SPIRITUAL-WARFARE-ENEMIES-WORLD
We are not
going to simply wake up one morning and discover that we suddenly hate what we
used to love. The things of this world will never appear as “dung” when viewed
in and of themselves. They will smell good and taste
good and feel good and bring satisfaction and we will treasure and value them
and fight for them and work for them and find every excuse imaginable to get
them at any and all cost; they will retain their magnetic appeal and allure and
power until they are set against the surpassing value and beauty of Christ
Jesus.
Sam Storms
Copied
from: Pleasures Evermore: The Life-Changing Power of Knowing God by Sam Storms,
© 2000, p. 116. Used by permission of NavPress – www.navpress.org. All rights
reserved.
If the world
is not rooted out from our hearts, it will devour them. There must be weeding,
if the good seed of grace is to grow. But what weed-killer can we use against
the spirit of the world? Here is a potent, three-fold formula from the Bible:
1.
Recognize
that love of the world is the enemy of the love of the Father (1 John 2:15). You
cannot have both. You must choose one only. Make the right choice.
2.
Remember
that it was the world that crucified Christ and that it took the sacrifice of
the Cross to deliver you from it (Gal. 6:14). How can you negotiate with the
spirit which plotted the assassination of your Savior?
3.
Reflect
on the fact that the world, in this sense, is transient and ephemeral (1 John
2:17); it is not a solid investment. Devote yourself instead to having
“treasure in heaven” (Matt. 6:19-21).
Sinclair B. Ferguson
Healthy Christian Growth, by Permission of the Banner of
Truth Trust, Carlisle, PA. 1991, p. 19-20.
With such
adversaries, growing in the fear of the Lord will not be a smooth process.

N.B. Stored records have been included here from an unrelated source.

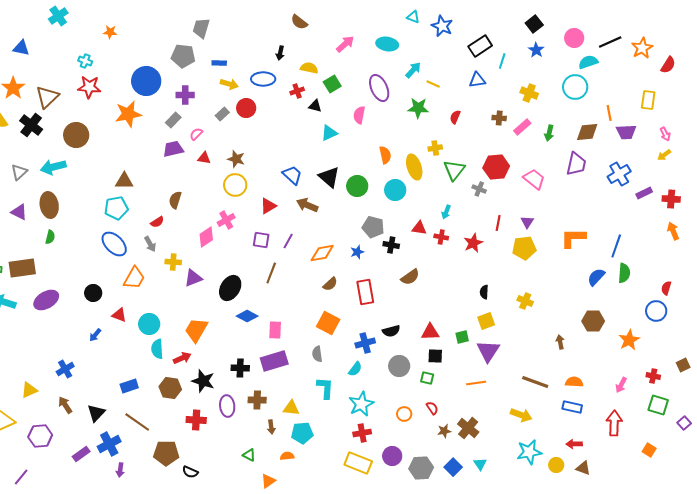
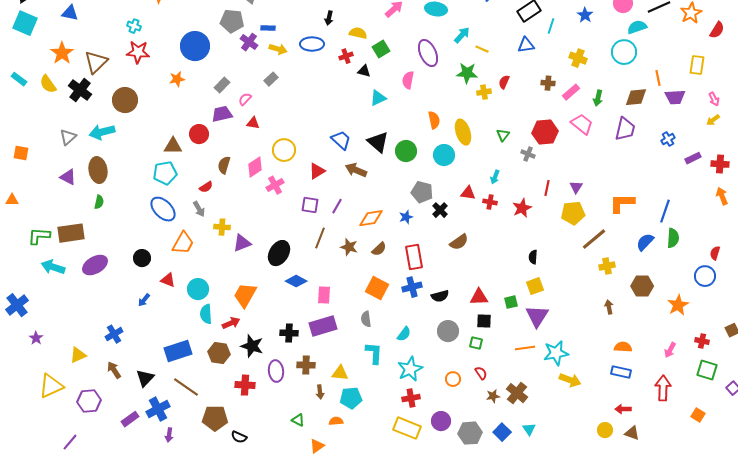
purple cross: (185, 95) -> (249, 42), moved, turned 36
red circle: (246, 108) -> (199, 134), moved
orange star: (128, 114) -> (177, 79), size x0.6
yellow cross: (435, 148) -> (484, 92), moved
brown star: (236, 159) -> (349, 247), moved
green triangle: (454, 170) -> (503, 135), size x0.6
blue cross: (619, 174) -> (668, 139), size x0.6
pink trapezoid: (534, 179) -> (582, 124), moved
pink diamond: (206, 237) -> (255, 167), moved
black cross: (391, 245) -> (440, 210), turned 35
yellow cross: (525, 301) -> (607, 266), moved, turned -35
blue cross: (365, 343) -> (412, 287), moved
brown line: (535, 382) -> (594, 239), moved, turned -60
blue rectangle: (129, 386) -> (178, 351), size x1.5
cyan star: (529, 452) -> (556, 353), moved

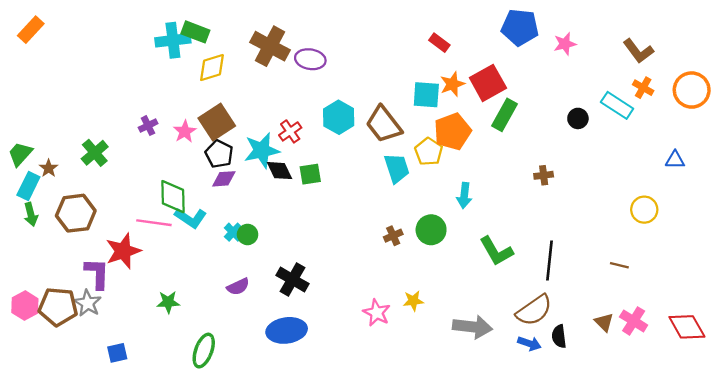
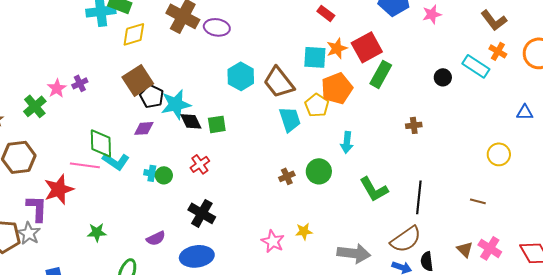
pink star: (185, 131) -> (57, 88), moved
red cross: (290, 131) -> (200, 164), moved
black pentagon: (219, 154) -> (152, 96), moved
cyan cross: (233, 232) -> (152, 173), turned -35
purple semicircle: (238, 287) -> (156, 238), moved

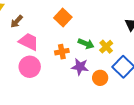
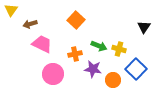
brown arrow: (17, 21) -> (30, 24), turned 32
yellow cross: (106, 47) -> (119, 49), turned -32
pink circle: (30, 67) -> (53, 74), moved

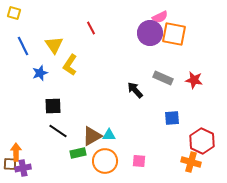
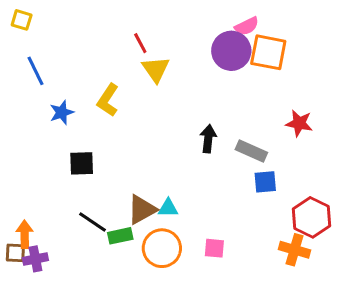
yellow triangle: (54, 45) -> (156, 69), moved
gray rectangle: (163, 78) -> (251, 151), moved
black arrow: (135, 90) -> (208, 139), turned 48
black line: (58, 131) -> (92, 222), moved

Instead, it will be the path of warfare. We must hate the evil and ungodly
assumptions of the world, we must hate our own sinful
nature, and we must hate Satan. To accomplish these tasks demands the most
powerful resources we have: The Word, the Spirit, and the body of Christ.
Edward T. Welch
When People are Big and God is Small, P&R
Publishing, 1997, p. 101. Used by Permission.
The
Believer’s Warfare: Internal, with the flesh – Gal. 5:17; Not after the flesh –
2 Cor. 10:3; with the armor of light – Rom. 13:12; external, with the world –
John 16:33; not by resistance but submission – James 4:7; with the armor of
righteousness – 2 Cor. 6:7; infernal, with the devil – Eph.6:12; with the whole
armor of God – Eph. 6:13
Author Unknown
The Book of 750 Bible and Gospel
Studies, 1909, George W. Noble, Chicago.
From behind
the shadow of the still small voice – more awful than tempest or earthquake –
more sure and persistent than day and night – is always sounding full of hope
and strength to the weariest of us all, “Be of good cheer, I have overcome the
world.”
Thomas Hughes
Our Western
worldview gets involved here once again. We have a strong tendency to want to
analyze everything and place the parts in neat, mutually exclusive categories.
So we ask questions like, How do I know whether it is the world, the flesh, or
the devil? My response is that most situations will involve some of each
element to some extent… (They) are treated as working together so closely that
you cannot talk about one without talking about the other. The flesh is the earthly
qualities about which enable us to respond to the temptation. The world is the
milieu in which we live and which is under the control of "the ruler of
the kingdom of the air." Satan and his demons know what fleshly parts of
us are especially vulnerable, and they use the stimuli of the world around us
to arouse sinful thought in us. The Devil would be a fool not to try to take
advantage of the world and the flesh in his aim to destroy us.
Timothy M. Warner
Spiritual Warfare, Crossway, 1991, p. 59-60.
Unless
there is within us, that which is above us, we will soon yield to what is
around us.
Alfred Gibbs
If I profess
with the loudest voice and clearest exposition every portion of the truth of
God except precisely that little point which the world and the devil are at the
moment attacking, I am not confessing Christ, however boldly I may be
professing Christ. Where the battle rages, there the loyalty of the soldier is
proved to be steady… (It) is mere flight and disgrace if he flinches at that
point (of attack).
Martin Luther
Quoted by Francis A. Schaeffer in The Great
Evangelical Disaster, Crossway, 1984, p. 50-51.